[Requirement] Could you please output all of the data exactly, without the images?
** Opening Dataset extract block **
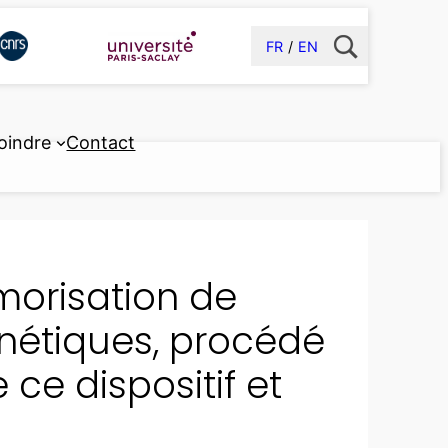
FR
EN
oindre
Contact
morisation de
étiques, procédé
e ce dispositif et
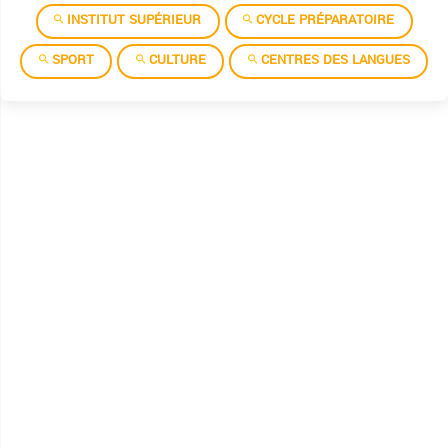
INSTITUT SUPÉRIEUR
CYCLE PRÉPARATOIRE
SPORT
CULTURE
CENTRES DES LANGUES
** Closing Dataset extract block **
[Written answer]
FR
EN
oindre
Contact
morisation de
étiques, procédé
e ce dispositif et
INSTITUT SUPÉRIEUR
CYCLE PRÉPARATOIRE
SPORT
CULTURE
CENTRES DES LANGUES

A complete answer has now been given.